Using Excel for Descriptive Statistics: Practical Tips

  • Function names to memorize:

    • Mean: AVERAGE

    • Median: MEDIAN

    • Mode: MODE.SNGL or MODE.MULT (depending on version)

  • Data layout strategies:

    • Put all observations for a single problem in one column for simplicity.

    • You can place several problems in separate columns and copy/paste formulas to each column.

    • Relative references adjust automatically when formulas are copied across columns.

  • Creating reusable templates:

    • Build a template where the data for a problem goes into a single column (e.g., Column A).

    • Pre-enter the formulas for mean, median, and mode in adjacent cells that reference that column.

    • When you paste new data into column A, the results automatically recalculate.

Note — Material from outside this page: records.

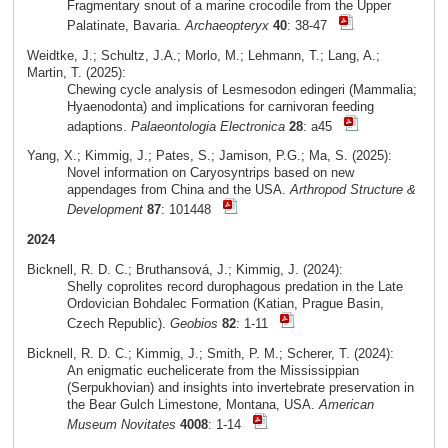
Fragmentary snout of a marine crocodile from the Upper
Palatinate, Bavaria.
Archaeopteryx
40
: 38-47
Weidtke, J.; Schultz, J.A.; Morlo, M.; Lehmann, T.; Lang, A.;
Martin, T. (2025):
Chewing cycle analysis of Lesmesodon edingeri (Mammalia;
Hyaenodonta) and implications for carnivoran feeding
adaptions.
Palaeontologia Electronica
28
: a45
Yang, X.; Kimmig, J.; Pates, S.; Jamison, P.G.; Ma, S. (2025):
Novel information on Caryosyntrips based on new
appendages from China and the USA.
Arthropod Structure &
Development
87
: 101448
2024
Bicknell, R. D. C.; Bruthansová, J.; Kimmig, J. (2024):
Shelly coprolites record durophagous predation in the Late
Ordovician Bohdalec Formation (Katian, Prague Basin,
Czech Republic).
Geobios
82
: 1-11
Bicknell, R. D. C.; Kimmig, J.; Smith, P. M.; Scherer, T. (2024):
An enigmatic euchelicerate from the Mississippian
(Serpukhovian) and insights into invertebrate preservation in
the Bear Gulch Limestone, Montana, USA.
American
Museum Novitates
4008
: 1-14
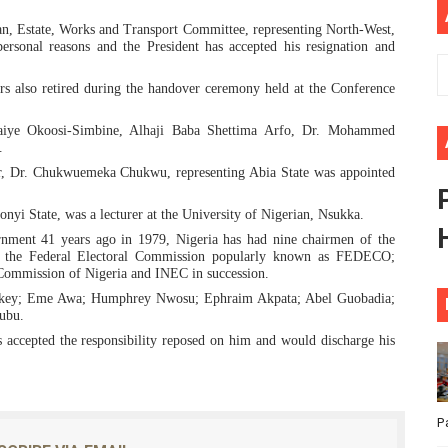
ional Priorities as Seventh Legislature Begins First Ordina
n, Estate, Works and Transport Committee, representing North-West,
rsonal reasons and the President has accepted his resignation and
African Parliament Is Essential for Delivering Agenda 206
s also retired during the handover ceremony held at the Conference
 Begins with Financial Independence: Understanding Article
aiye Okoosi-Simbine, Alhaji Baba Shettima Arfo, Dr. Mohammed
.
venes First Ordinary Session of the Seventh Legislature 
r, Dr. Chukwuemeka Chukwu, representing Abia State was appointed
ders Strengthen Diplomacy and Collective Action to Advan
yi State, was a lecturer at the University of Nigerian, Nsukka.
ernment 41 years ago in 1979, Nigeria has had nine chairmen of the
ing the Federal Electoral Commission popularly known as FEDECO;
 Commission of Nigeria and INEC in succession.
iskey; Eme Awa; Humphrey Nwosu; Ephraim Akpata; Abel Guobadia;
ubu.
 accepted the responsibility reposed on him and would discharge his
P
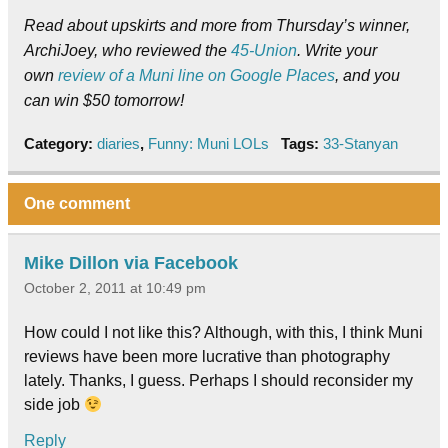
Read about upskirts and more from Thursday’s winner,
ArchiJoey, who reviewed the
45-Union
. Write your
own
review of a Muni line on Google Places
, and you
can win $50 tomorrow!
Category:
diaries
,
Funny: Muni LOLs
Tags:
33-Stanyan
One comment
Mike Dillon via Facebook
October 2, 2011 at 10:49 pm
How could I not like this? Although, with this, I think Muni
reviews have been more lucrative than photography
lately. Thanks, I guess. Perhaps I should reconsider my
side job
Reply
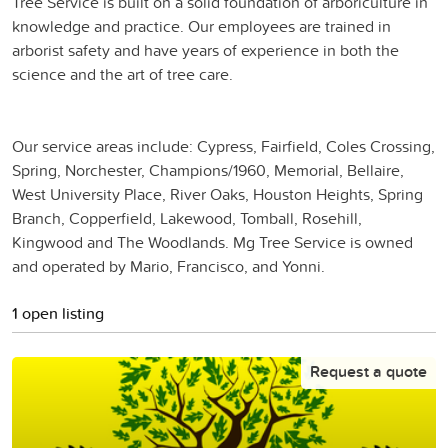
Tree Service is built on a solid foundation of arboriculture in
knowledge and practice. Our employees are trained in
arborist safety and have years of experience in both the
science and the art of tree care.
Our service areas include: Cypress, Fairfield, Coles Crossing,
Spring, Norchester, Champions/1960, Memorial, Bellaire,
West University Place, River Oaks, Houston Heights, Spring
Branch, Copperfield, Lakewood, Tomball, Rosehill,
Kingwood and The Woodlands. Mg Tree Service is owned
and operated by Mario, Francisco, and Yonni.
1 open listing
Request a quote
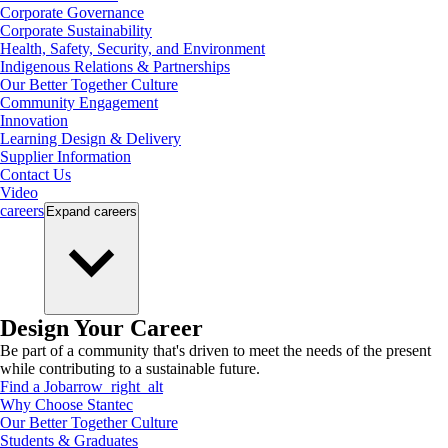
Corporate Governance
Corporate Sustainability
Health, Safety, Security, and Environment
Indigenous Relations & Partnerships
Our Better Together Culture
Community Engagement
Innovation
Learning Design & Delivery
Supplier Information
Contact Us
Video
careers
Expand
careers
Design Your Career
Be part of a community that's driven to meet the needs of the present
while contributing to a sustainable future.
Find a Job
arrow_right_alt
Why Choose Stantec
Our Better Together Culture
Students & Graduates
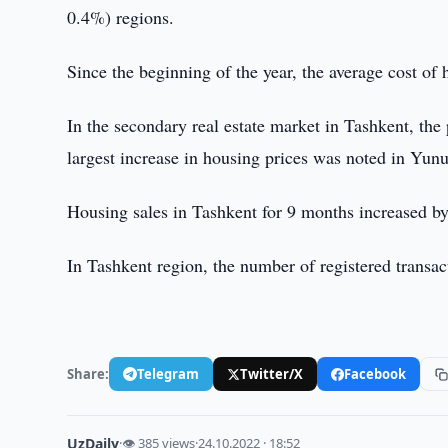
0.4%) regions.
Since the beginning of the year, the average cost of
In the secondary real estate market in Tashkent, th
largest increase in housing prices was noted in Yun
Housing sales in Tashkent for 9 months increased b
In Tashkent region, the number of registered transa
Share:
Telegram
Twitter/X
Facebook
UzDaily
·
👁 385 views
·
24.10.2022 · 18:52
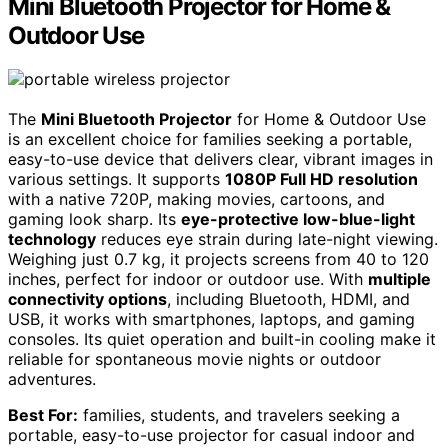
Mini Bluetooth Projector for Home &
Outdoor Use
The
Mini Bluetooth Projector
for Home & Outdoor Use
is an excellent choice for families seeking a portable,
easy-to-use device that delivers clear, vibrant images in
various settings. It supports
1080P Full HD resolution
with a native 720P, making movies, cartoons, and
gaming look sharp. Its
eye-protective low-blue-light
technology
reduces eye strain during late-night viewing.
Weighing just 0.7 kg, it projects screens from 40 to 120
inches, perfect for indoor or outdoor use. With
multiple
connectivity options
, including Bluetooth, HDMI, and
USB, it works with smartphones, laptops, and gaming
consoles. Its quiet operation and built-in cooling make it
reliable for spontaneous movie nights or outdoor
adventures.
Best For:
families, students, and travelers seeking a
portable, easy-to-use projector for casual indoor and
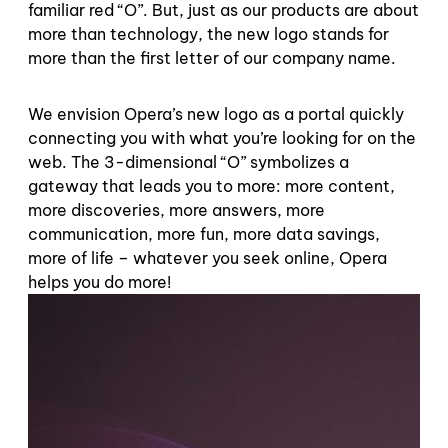
familiar red “O”. But, just as our products are about
more than technology, the new logo stands for
more than the first letter of our company name.
We envision Opera’s new logo as a portal quickly
connecting you with what you’re looking for on the
web. The 3-dimensional “O” symbolizes a
gateway that leads you to more: more content,
more discoveries, more answers, more
communication, more fun, more data savings,
more of life – whatever you seek online, Opera
helps you do more!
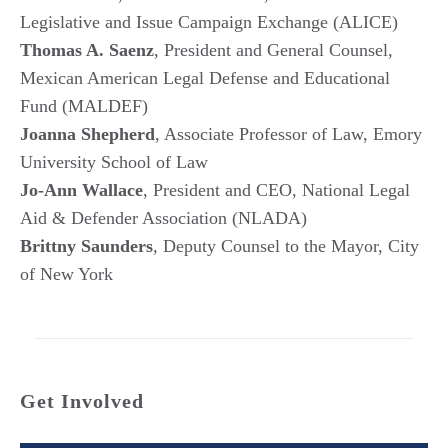
Legislative and Issue Campaign Exchange (ALICE)
Thomas A. Saenz
, President and General Counsel,
Mexican American Legal Defense and Educational
Fund (MALDEF)
Joanna Shepherd
, Associate Professor of Law, Emory
University School of Law
Jo-Ann Wallace
, President and CEO, National Legal
Aid & Defender Association (NLADA)
Brittny Saunders
, Deputy Counsel to the Mayor, City
of New York
Get Involved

  • Copying and pasting formulas across problems:

    • You can copy the entire formula (mean, median, mode) to other columns with similarly structured data.

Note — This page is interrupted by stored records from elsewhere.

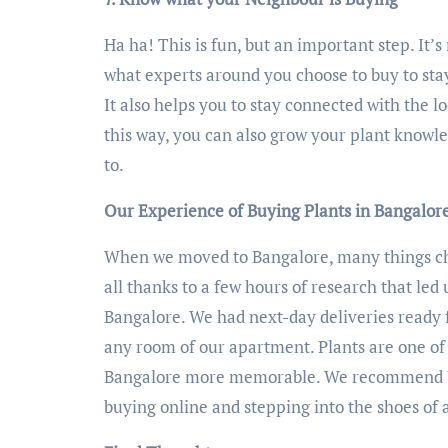
Ha ha! This is fun, but an important step. It’
what experts around you choose to buy to stay
It also helps you to stay connected with the l
this way, you can also grow your plant knowl
to.
Our Experience of Buying Plants in Bangalor
When we moved to Bangalore, many things cha
all thanks to a few hours of research that led 
Bangalore. We had next-day deliveries ready f
any room of our apartment. Plants are one of 
Bangalore more memorable. We recommend U
buying online and stepping into the shoes of 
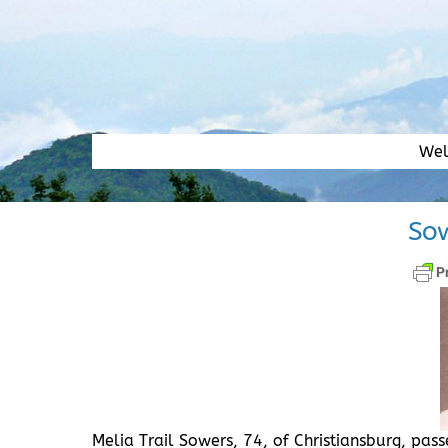
Skip
to
content
We
Sow
Melia Trail Sowers, 74, of Christiansburg, pa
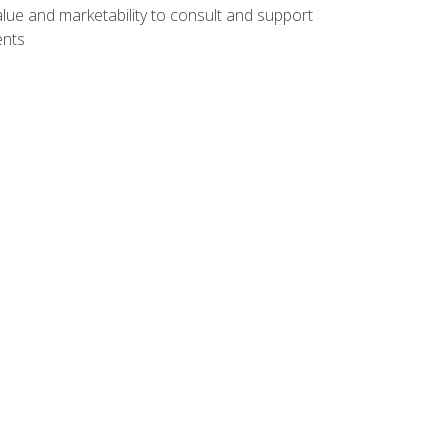
lue and marketability to consult and support
ents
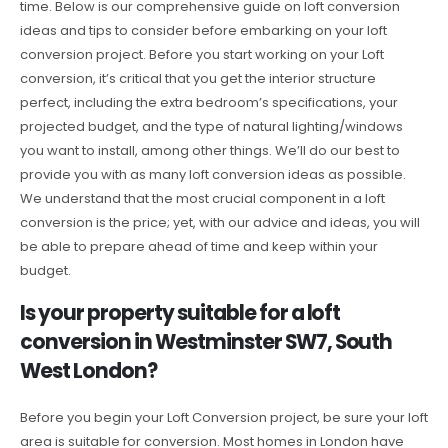
time. Below is our comprehensive guide on loft conversion
ideas and tips to consider before embarking on your loft
conversion project. Before you start working on your Loft
conversion, it’s critical that you get the interior structure
perfect, including the extra bedroom’s specifications, your
projected budget, and the type of natural lighting/windows
you want to install, among other things. We’ll do our best to
provide you with as many loft conversion ideas as possible.
We understand that the most crucial component in a loft
conversion is the price; yet, with our advice and ideas, you will
be able to prepare ahead of time and keep within your
budget.
Is your property suitable for a loft
conversion in Westminster SW7, South
West London?
Before you begin your Loft Conversion project, be sure your loft
area is suitable for conversion. Most homes in London have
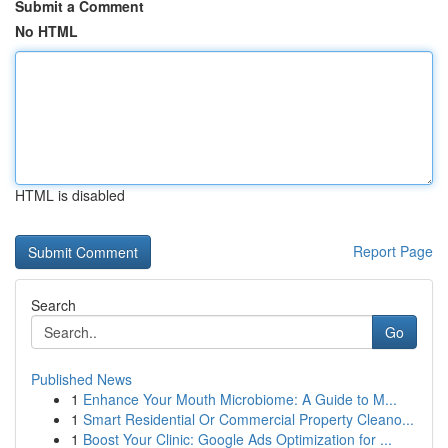
Submit a Comment
No HTML
HTML is disabled
Report Page
Search
Go
Published News
1
Enhance Your Mouth Microbiome: A Guide to M...
1
Smart Residential Or Commercial Property Cleano...
1
Boost Your Clinic: Google Ads Optimization for ...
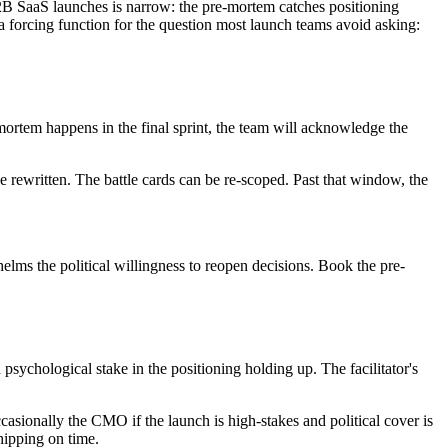
2B SaaS launches is narrow: the pre-mortem catches positioning
a forcing function for the question most launch teams avoid asking:
mortem happens in the final sprint, the team will acknowledge the
rewritten. The battle cards can be re-scoped. Past that window, the
lms the political willingness to reopen decisions. Book the pre-
ychological stake in the positioning holding up. The facilitator's
ccasionally the CMO if the launch is high-stakes and political cover is
hipping on time.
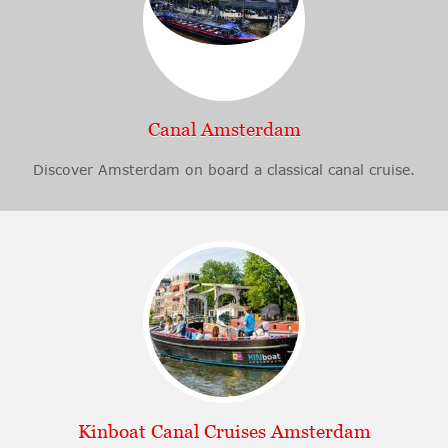
Canal Amsterdam
Discover Amsterdam on board a classical canal cruise.
Kinboat Canal Cruises Amsterdam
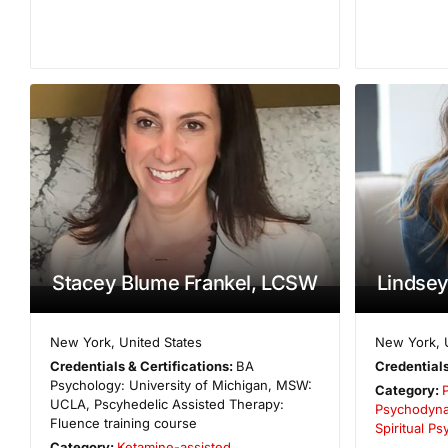
Stacey Blume Frankel, LCSW
Lindsey
New York
,
United States
New York
,
Credentials & Certifications:
BA
Credentials
Psychology: University of Michigan, MSW:
Category:
UCLA, Pscyhedelic Assisted Therapy:
Psychodyna
Fluence training course
Spiritual P
Category:
Ketamine-assisted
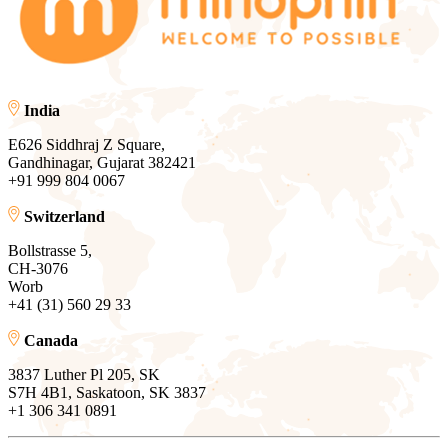
India
E626 Siddhraj Z Square,
Gandhinagar, Gujarat 382421
+91 999 804 0067
Switzerland
Bollstrasse 5,
CH-3076
Worb
+41 (31) 560 29 33
Canada
3837 Luther Pl 205, SK
S7H 4B1, Saskatoon, SK 3837
+1 306 341 0891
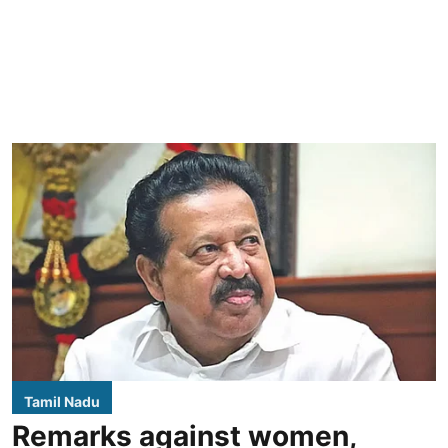
Tamil Nadu
Remarks against women,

    • The relative references will adjust to the new column (e.g., A to B, C, etc.).

  • Important notes about absolute vs. relative references:

    • The examples show that you typically don’t need absolute references for this workflow; Excel adjusts when copied.

    • Absolute references (e.g., $A$1) lock a cell, which is not desirable when applying the same formula to multiple datasets.

  • Template approach alternative:

    • If you don’t want to pick data range each time, you can reference the entire column (e.g., A:A) so the formula always includes new data as you add observations.

Example: Rental rates dataset (70 values)

  • Dataset: 70 rental rates (7 rows × 10 columns in the slide).

  • Computed statistics (example results):

    • Mean (average): 590.80 (in dollars)

    • Median: 575.00 (in dollars)

  • Observations:

    • The mean is sensitive to extreme values; the median provides robustness in the presence of outliers.

  • Excel demonstration notes:

    • When you expand data in the range used by the function, the result updates automatically if the function references the entire column or a sufficiently broad range.

    • Blanks are ignored by AVERAGE (and by MEDIAN) in Excel, making it convenient for datasets with missing values.

Percentiles and Quartiles (brief note)

  • Percentiles indicate the value below which a certain percentage of observations fall.

  • Quartiles are a type of percentile (Q1, Q2, Q3 correspond to 25th, 50th, and 75th percentiles).

  • These measures help describe distribution shape and spread beyond central tendency, though they were not deeply covered in this session.

Summary: When to use each measure

  • Mean (average):

    • Use when data are roughly symmetric without extreme outliers.

    • Mathematical convenience and widely reported in many contexts.

  • Median:

    • Use when data are skewed or contain outliers (e.g., incomes, housing prices).

    • Provides a robust measure of central tendency that is not pulled by extreme values.

  • Mode:

    • Use to identify the most common value, or to detect multimodal distributions.

    • Less informative as a sole summary statistic for most reporting purposes.

Quick exam-minded takeaways

  • Know and be able to write both population and sample mean formulas:

    • \mu = \frac{\sum{i=1}^{N} Xi}{N}

    • \bar{X} = \frac{\sum{i=1}^{n} Xi}{n}

  • Be able to explain the difference between population size (N) and sample size (n).

  • Understand how to determine the median, including the odd/even case (or rely on Excel to handle it): sorted data, middle value or average of two middle values.

  • Recognize when the median is preferred over the mean due to outliers and skewness.

  • Know the concept of the mode and the difference between MODE (single value) and MODE.MULT (multivalue mode) in modern Excel.

  • Appreciate Excel as a tool for fast, error-reducing computation, especially for large datasets and repetitive tasks.

  • Remember practical template strategies for reusing formulas across multiple problems/datasets to minimize manual recalculation work.